Classification accuracy considering both front and rear samples.

Fig. 4.
figure 4

Comparison between classification with only front samples (pink line) and with both front and rear samples (light blue line). (Color figure online)

Finally, in order to understand if the rear poses acquired from Kinect sensor can be considered for gait analysis, in Fig. 4 we compare the accuracy rate of the two experiments, without considering the distinction in sub-cases: in such figure each subject is reported in the x-axis, while the y-axis shows the percentage of samples correctly classified in the two experiments (the pink line for the first one, and the light blue line for the second one). In 7 subjects over 10 the use of only front samples gives a better accuracy, then apparently the rear poses decrease the performances of classification task. But if we look the graphs more carefully, we notice that the line of front poses presents more peaks, both negative and positive, respect to the line with also rear poses, that results more stable, with only a negative peak of accuracy lower than \(30\%\).

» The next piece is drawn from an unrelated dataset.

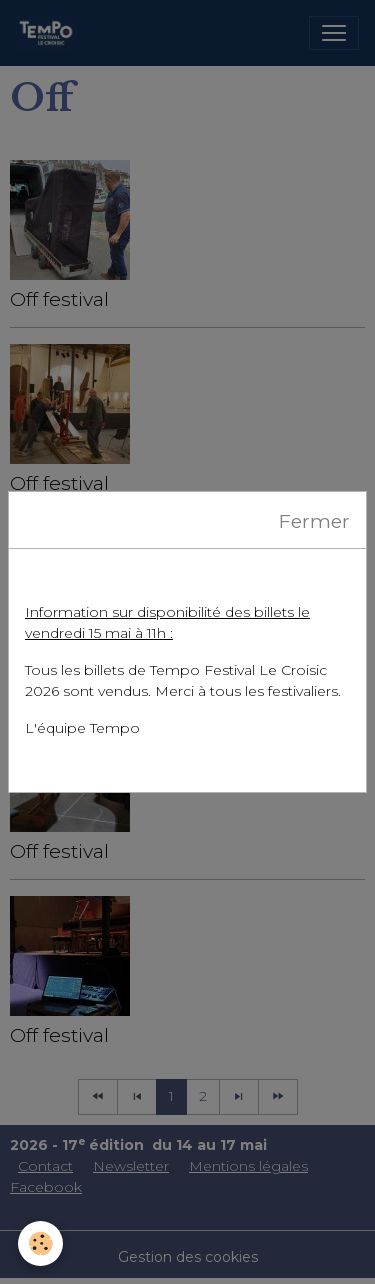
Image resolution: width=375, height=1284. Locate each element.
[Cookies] (40, 1243)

Obviously the accuracy in second case should be lightly due to the employment of more samples for training the SVM, but we have to consider that the rear samples are less accurate, because of the limits of the Kinect sensor in acquiring the figure in rear pose.

6 Conclusion

In this paper we have proposed a gait recognition system that collects a rich set of static and dynamic gait features, by computing the distance between joints and the sway of joints respectively, from a set of gait samples acquired through the Kinect sensor: the distinctive trait of our system is that it makes the gait samples invariant with respect to the acquisition viewpoint. The recognition systems is based on the SVM supervised classification, preceded by a phase of feature space reduction through PCA. The experimental analysis has been performed using two datasets acquired three years away from each other: both datasets include samples in front and rear poses, but the second one also includes gait samples in which people carry some object. The objective of study is double: we want to understand if gait can be considered an invariant biometric trait over years in our lifetime, and we also want to analyze how the use of unusual gait samples, i.e. rear poses or people carrying objects, can modify the accuracy of gait recognition. Results show that gait allows to recognize a person even after years, or at least after few years, making it compliant to forensic and security applications: just think of those situations where the perpetrator of crime has been observed through surveillance cameras years before trial. Moreover we have also observed that the presence of accessories makes the recognition task worse in case of only frontal acquisitions, but the addition of rear poses during the learning task can make the recognition task more stable, at the cost of lowering a little its accuracy. Future works will be devoted to the extension of experiments to a larger dataset of subjects, and the exploitation of the proposed gait recognition approach in security and forensic applications, as a support to investigation.